GET “TFOH”: Forbes.com reports that Michael Jordan made $60 Million Dollars outside of Basketball in 2011

Breaking news: Michael Jordan is still super rich and marketable.

Forbes.com, the world’s leading expert in determining and ranking the wealth of rich people, reports that Jordan actually made more money off the court in 2011 than he did during his career, even though nearly a decade has passed since his retirement.

We estimate that Jordan earned $60 million over the past year mainly through his endorsement deals with Nike, Gatorade, Hanes, Upper Deck, 2K Sports and Five Star Fragrances. He also owns five restaurants and a car dealership in North Carolina. His annual earnings are greater than any other sports figure save Tiger Woods who topped our world’s highest-paid athletes this year.Read full article after the jump
At Jordan’s peak during his playing career, he was making $50 million off the court through sponsorships. He also banked $63 million in combined salary during his last two years with the Bulls.

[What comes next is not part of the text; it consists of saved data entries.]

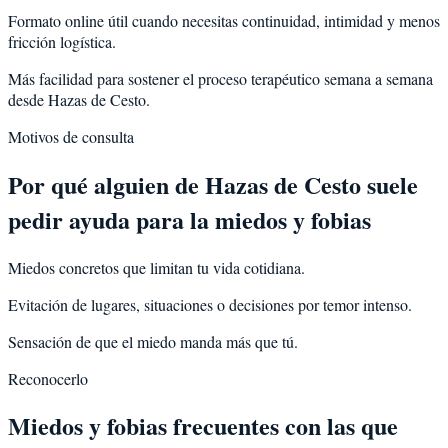
Formato online útil cuando necesitas continuidad, intimidad y menos
fricción logística.
Más facilidad para sostener el proceso terapéutico semana a semana
desde Hazas de Cesto.
Motivos de consulta
Por qué alguien de
Hazas de Cesto
suele
pedir ayuda para la
miedos y fobias
Miedos concretos que limitan tu vida cotidiana.
Evitación de lugares, situaciones o decisiones por temor intenso.
Sensación de que el miedo manda más que tú.
Reconocerlo
Miedos y fobias frecuentes con las que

Well, now we know what television commentator Charles Barkley was talking about when he recently said that a $100,000 fine from the NBA for violating the league’s lockout gag order was just a “drop in the bucket.” My goodness.

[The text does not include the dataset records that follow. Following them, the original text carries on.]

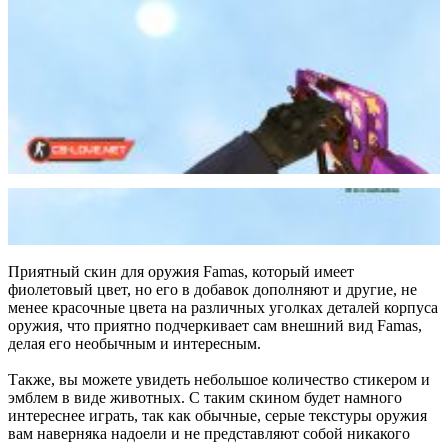
Приятный скин для оружия Famas, который имеет
фиолетовый цвет, но его в добавок дополняют и другие, не
менее красочные цвета на различных уголках деталей корпуса
оружия, что приятно подчеркивает сам внешний вид Famas,
делая его необычным и интересным.
Также, вы можете увидеть небольшое количество стикером и
эмблем в виде животных. С таким скином будет намного
интереснее играть, так как обычные, серые текстуры оружия
вам наверняка надоели и не представляют собой никакого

By comparison, Forbes.com also notes that Los Angeles Lakers All-Star guard Kobe Bryant is the leading current NBA player in endorsement income, netting $53 million. Miami Heat All-Star forward LeBron James checks in at $48 million. Those numbers include their current salaries.

You can also look at it this way: Jordan, who recently became the majority owner of the Charlotte Bobcats, took home more in endorsement money last year than he is currently scheduled to pay in salary to his entire team in 2011-2012. StoryTellersContracts.com estimates that the Bobcats will spend $53 million to pay 11 players next season.

Forbes atributes Jordan’s outstanding earning power to his popularity, likeability, the fact that he generally avoided scandals and controversies during his career and that he didn’t face the same scrutiny as athletes of today.